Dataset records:
##########

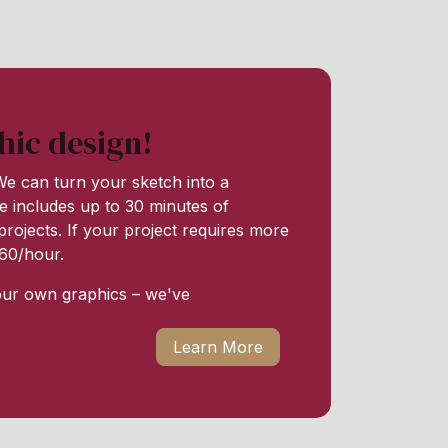
hic design!
e can turn your sketch into a
e includes up to 30 minutes of
rojects. If your project requires more
 $60/hour.
our own graphics – we've
Learn More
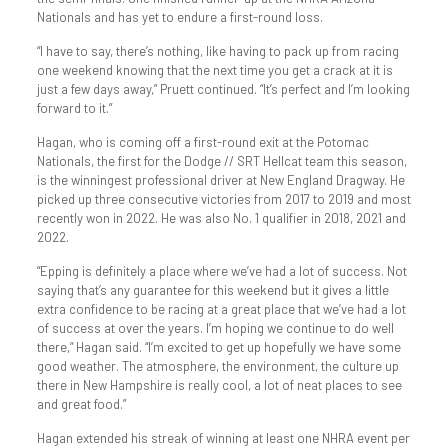
Nationals and has yet to endure a first-round loss.
“I have to say, there’s nothing, like having to pack up from racing
one weekend knowing that the next time you get a crack at it is
just a few days away,” Pruett continued. “It’s perfect and I’m looking
forward to it.”
Hagan, who is coming off a first-round exit at the Potomac
Nationals, the first for the Dodge // SRT Hellcat team this season,
is the winningest professional driver at New England Dragway. He
picked up three consecutive victories from 2017 to 2019 and most
recently won in 2022. He was also No. 1 qualifier in 2018, 2021 and
2022.
“Epping is definitely a place where we’ve had a lot of success. Not
saying that’s any guarantee for this weekend but it gives a little
extra confidence to be racing at a great place that we’ve had a lot
of success at over the years. I’m hoping we continue to do well
there,” Hagan said. “I’m excited to get up hopefully we have some
good weather. The atmosphere, the environment, the culture up
there in New Hampshire is really cool, a lot of neat places to see
and great food.”
Hagan extended his streak of winning at least one NHRA event per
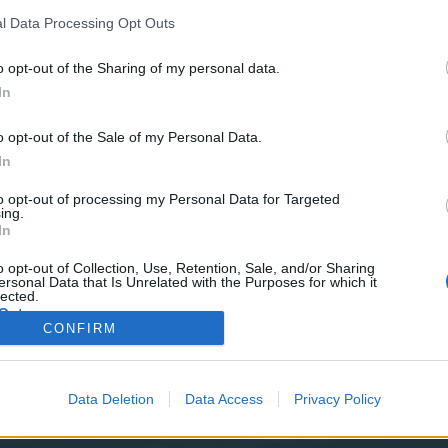
y joining discussions or starting your own threads or topics, p
 one. We look forward to your next visit!
CLICK HERE
l Data Processing Opt Outs
o opt-out of the Sharing of my personal data.
In
o opt-out of the Sale of my Personal Data.
ith a sack full of diamonds. Our smugglers gained access to the arm
In
de you with extra items that will make you more fearsome than ever.
to opt-out of processing my Personal Data for Targeted
ing.
ng tasty.
In
Event Date: (Sunday) 2022-07-24
o opt-out of Collection, Use, Retention, Sale, and/or Sharing
ersonal Data that Is Unrelated with the Purposes for which it
lected.
Out
CONFIRM
~
Pirate Storm Bible Index
~
Chat Rules
~
Forum Netiquet
Data Deletion
Data Access
Privacy Policy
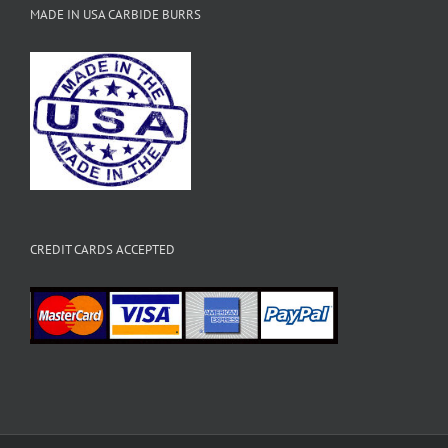
MADE IN USA CARBIDE BURRS
CREDIT CARDS ACCEPTED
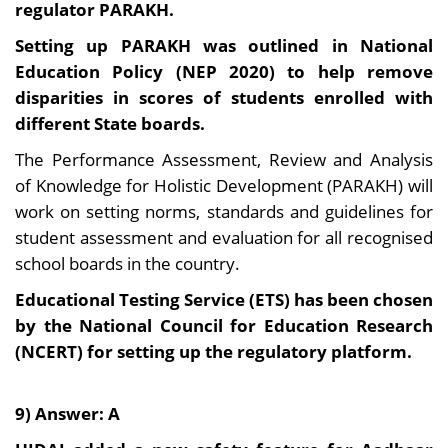
regulator PARAKH.
Setting up PARAKH was outlined in National
Education Policy (NEP 2020) to help remove
disparities in scores of students enrolled with
different State boards.
The Performance Assessment, Review and Analysis
of Knowledge for Holistic Development (PARAKH) will
work on setting norms, standards and guidelines for
student assessment and evaluation for all recognised
school boards in the country.
Educational Testing Service (ETS) has been chosen
by the National Council for Education Research
(NCERT) for setting up the regulatory platform.
9) Answer: A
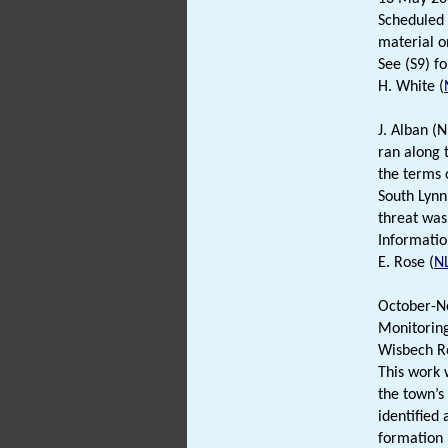
Scheduled 
material on
See (S9) fo
H. White (
J. Alban (
ran along 
the terms o
South Lynn
threat was
Informatio
E. Rose (
N
October-N
Monitoring
Wisbech R
This work 
the town’s
identified 
formation 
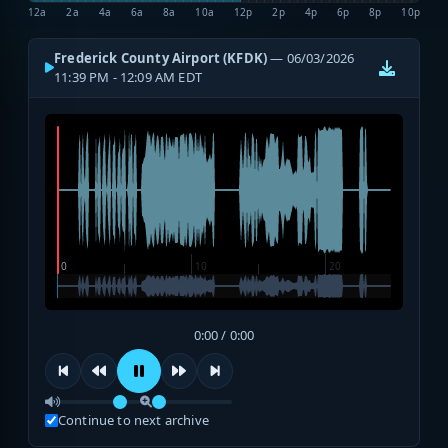
12a
2a
4a
6a
8a
10a
12p
2p
4p
6p
8p
10p
Frederick County Airport (KFDK)
— 06/03/2026
11:39 PM - 12:09 AM EDT
0:00 / 0:00
Continue to next archive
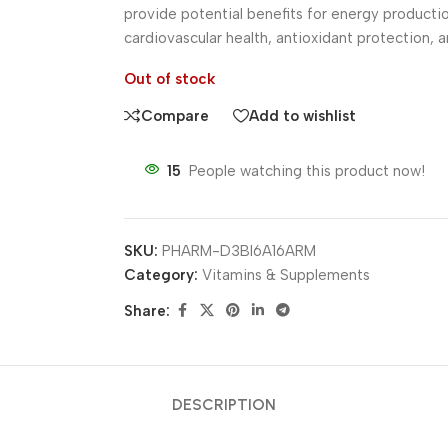
provide potential benefits for energy producti
cardiovascular health, antioxidant protection, an
Out of stock
Compare
Add to wishlist
15
People watching this product now!
SKU:
PHARM-D3BI6A16ARM
Category:
Vitamins & Supplements
Share:
DESCRIPTION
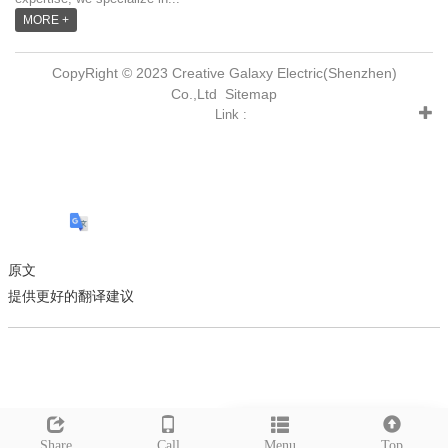
MORE +
CopyRight © 2023 Creative Galaxy Electric(Shenzhen)
Co.,Ltd
Sitemap
Link :
原文
提供更好的翻译建议
Leave a message
Share
Call
Menu
Top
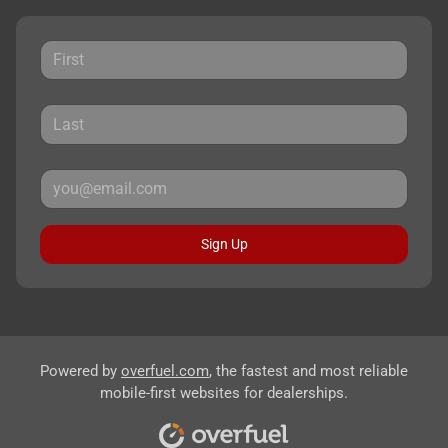
Sign Up
Powered by
overfuel.com
, the fastest and most reliable
mobile-first websites for dealerships.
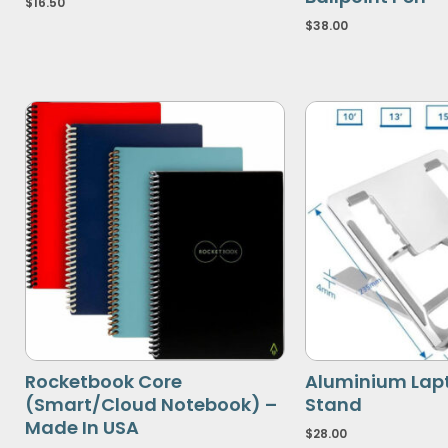
$
16.50
$
38.00
Rocketbook Core
Aluminium Lap
(Smart/Cloud Notebook) –
Stand
Made In USA
$
28.00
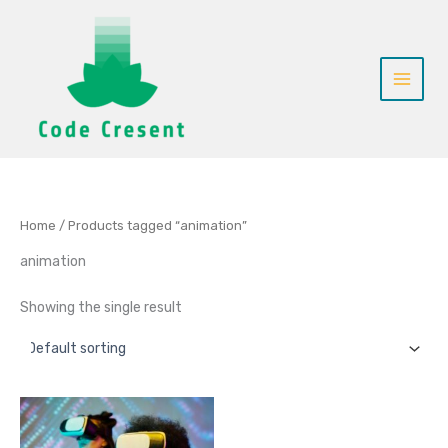
Skip
to
content
Home
/ Products tagged “animation”
animation
Showing the single result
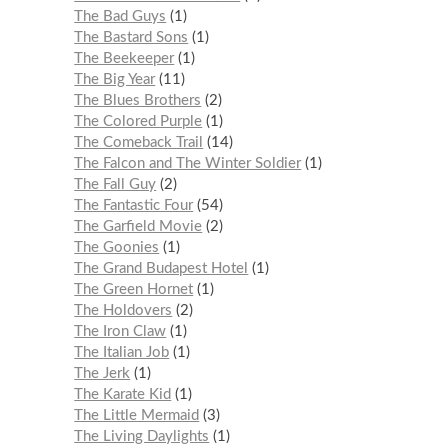
The Bad Guys
1
The Bastard Sons
1
The Beekeeper
1
The Big Year
11
The Blues Brothers
2
The Colored Purple
1
The Comeback Trail
14
The Falcon and The Winter Soldier
1
The Fall Guy
2
The Fantastic Four
54
The Garfield Movie
2
The Goonies
1
The Grand Budapest Hotel
1
The Green Hornet
1
The Holdovers
2
The Iron Claw
1
The Italian Job
1
The Jerk
1
The Karate Kid
1
The Little Mermaid
3
The Living Daylights
1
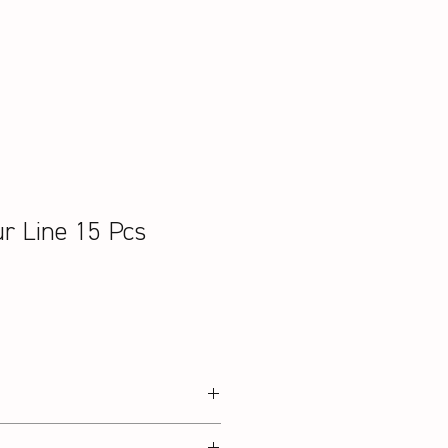
ur Line 15 Pcs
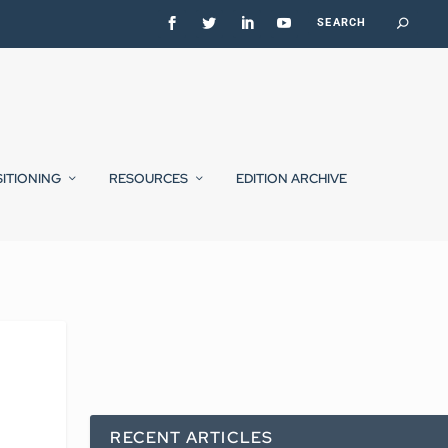
SITIONING
RESOURCES
EDITION ARCHIVE
RECENT ARTICLES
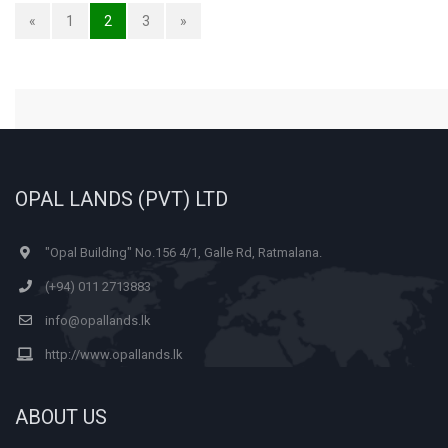
«
1
2
3
»
OPAL LANDS (PVT) LTD
"Opal Building" No.156 4/1, Galle Rd, Ratmalana.
(+94) 011 2713883
info@opallands.lk
http://www.opallands.lk
ABOUT US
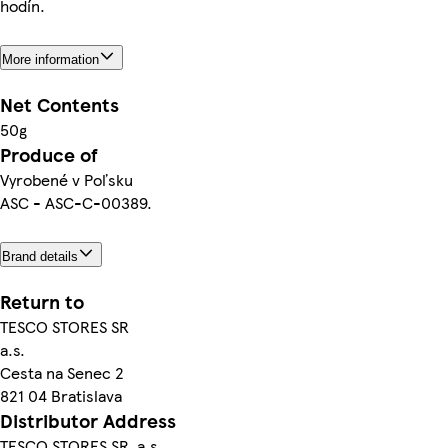
hodín.
More information
Net Contents
50g
Produce of
Vyrobené v Poľsku
ASC - ASC-C-00389.
Brand details
Return to
TESCO STORES SR
a.s.
Cesta na Senec 2
821 04 Bratislava
Distributor Address
TESCO STORES SR, a.s.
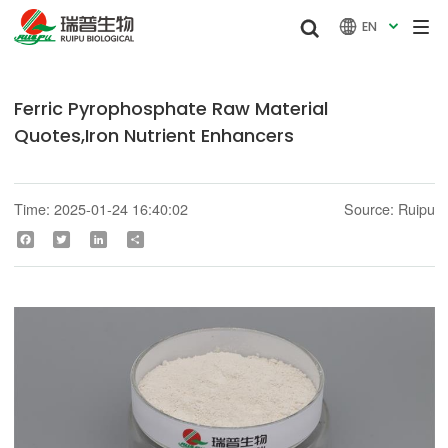


EN

Ferric Pyrophosphate Raw Material
Quotes,Iron Nutrient Enhancers
Time: 2025-01-24 16:40:02
Source: Ruipu
Facebook
Twitter
LinkedIn
Share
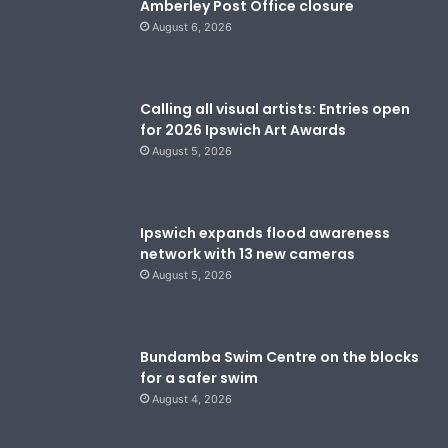
Amberley Post Office closure
August 6, 2026
Calling all visual artists: Entries open
for 2026 Ipswich Art Awards
August 5, 2026
Ipswich expands flood awareness
network with 13 new cameras
August 5, 2026
Bundamba Swim Centre on the blocks
for a safer swim
August 4, 2026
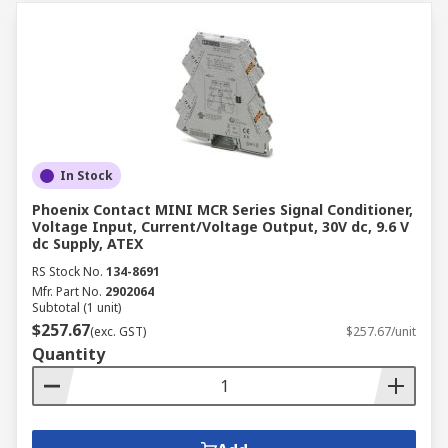
In Stock
Phoenix Contact MINI MCR Series Signal Conditioner,
Voltage Input, Current/Voltage Output, 30V dc, 9.6 V
dc Supply, ATEX
RS Stock No.
134-8691
Mfr. Part No.
2902064
Subtotal (1 unit)
$257.67
(exc. GST)
$257.67/unit
Quantity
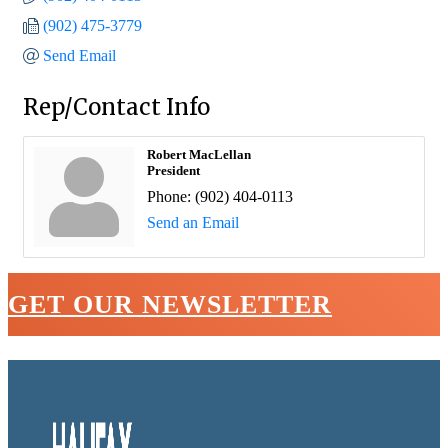
(902) 475-3779
Send Email
Rep/Contact Info
Robert MacLellan
President
Phone:
(902) 404-0113
Send an Email
GET OUR NEWSLETTER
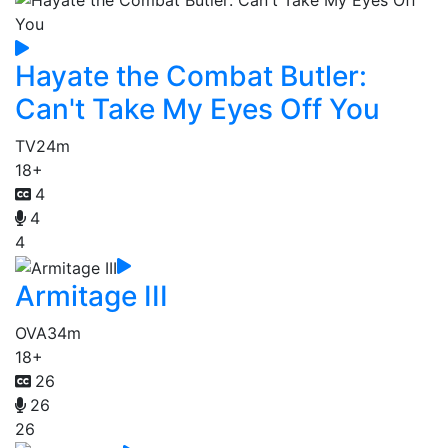
Hayate the Combat Butler:
Can't Take My Eyes Off You
TV
24m
18+
4
4
4
Armitage III
OVA
34m
18+
26
26
26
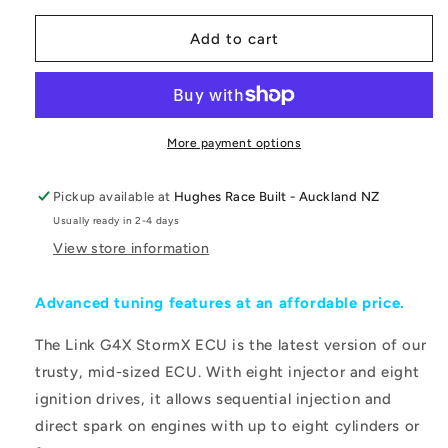
for
for
LINK
LINK
Add to cart
ECU
ECU
-
-
G4X
G4X
StormX
StormX
Wire
Wire
More payment options
In
In
ECU
ECU
Pickup available at
Hughes Race Built - Auckland NZ
Usually ready in 2-4 days
View store information
Advanced tuning features at an affordable price.
The Link G4X StormX ECU is the latest version of our
trusty, mid-sized ECU. With eight injector and eight
ignition drives, it allows sequential injection and
direct spark on engines with up to eight cylinders or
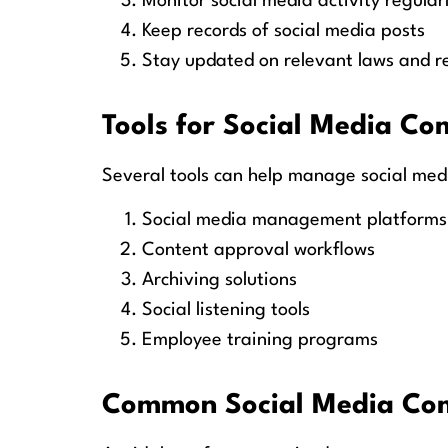
Monitor social media activity regular
Keep records of social media posts
Stay updated on relevant laws and r
Tools for Social Media Co
Several tools can help manage social med
Social media management platforms
Content approval workflows
Archiving solutions
Social listening tools
Employee training programs
Common Social Media Comp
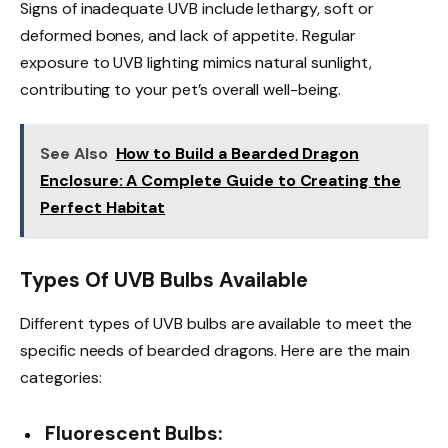
Signs of inadequate UVB include lethargy, soft or
deformed bones, and lack of appetite. Regular
exposure to UVB lighting mimics natural sunlight,
contributing to your pet’s overall well-being.
See Also
How to Build a Bearded Dragon
Enclosure: A Complete Guide to Creating the
Perfect Habitat
Types Of UVB Bulbs Available
Different types of UVB bulbs are available to meet the
specific needs of bearded dragons. Here are the main
categories:
Fluorescent Bulbs:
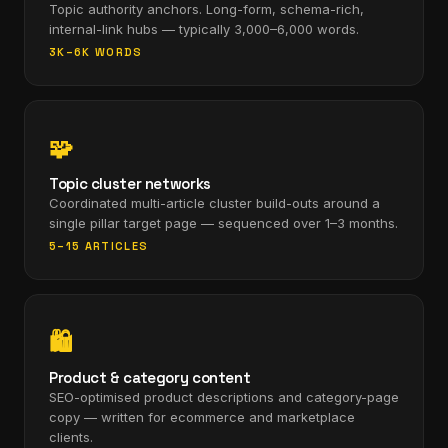
Topic authority anchors. Long-form, schema-rich,
internal-link hubs — typically 3,000–6,000 words.
3K–6K WORDS
🧩
Topic cluster networks
Coordinated multi-article cluster build-outs around a
single pillar target page — sequenced over 1–3 months.
5–15 ARTICLES
🛍
Product & category content
SEO-optimised product descriptions and category-page
copy — written for ecommerce and marketplace
clients.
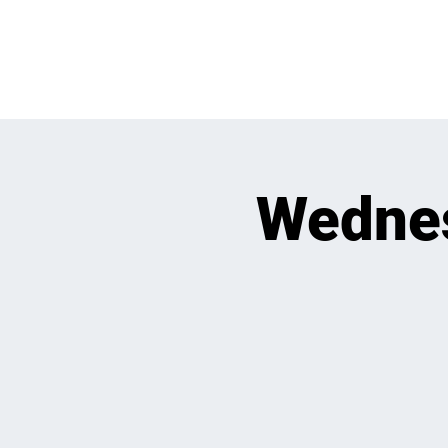
WHATS GOING
Wedne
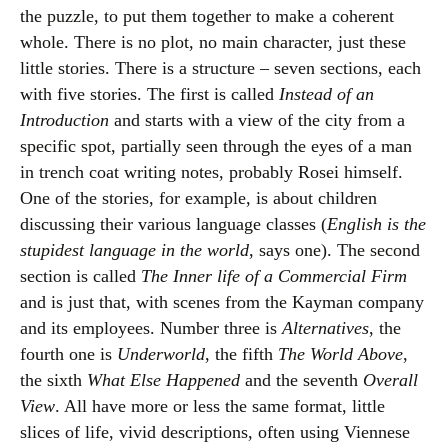
the puzzle, to put them together to make a coherent
whole. There is no plot, no main character, just these
little stories. There is a structure – seven sections, each
with five stories. The first is called
Instead of an
Introduction
and starts with a view of the city from a
specific spot, partially seen through the eyes of a man
in trench coat writing notes, probably Rosei himself.
One of the stories, for example, is about children
discussing their various language classes (
English is the
stupidest language in the world
, says one). The second
section is called
The Inner life of a Commercial Firm
and is just that, with scenes from the Kayman company
and its employees. Number three is
Alternatives
, the
fourth one is
Underworld
, the fifth
The World Above
,
the sixth
What Else Happened
and the seventh
Overall
View
. All have more or less the same format, little
slices of life, vivid descriptions, often using Viennese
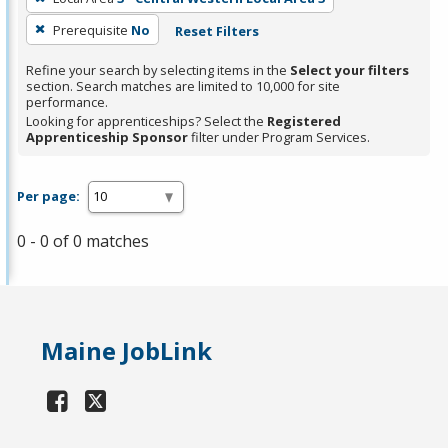
Prerequisite
No
Reset Filters
Refine your search by selecting items in the
Select your filters
section. Search matches are limited to 10,000 for site
performance.
Looking for apprenticeships? Select the
Registered
Apprenticeship Sponsor
filter under Program Services.
Per page:
0 - 0 of 0 matches
Maine JobLink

##########

TASK GOAL ->
The lines above starting at the one that holds "The Karate Kid" and ending at the one that holds "Vyrobené v Poľsku" are to be written out exactly, ends included, and no pictures are to be copied.

FINAL ANSWER ->
The Karate Kid
1
The Little Mermaid
3
The Living Daylights
1
ur Line 15 Pcs
SITIONING
RESOURCES
EDITION ARCHIVE
RECENT ARTICLES
«
1
2
3
»
OPAL LANDS (PVT) LTD
"Opal Building" No.156 4/1, Galle Rd, Ratmalana.
(+94) 011 2713883
info@opallands.lk
http://www.opallands.lk
ABOUT US
hodín.
More information
Net Contents
50g
Produce of
Vyrobené v Poľsku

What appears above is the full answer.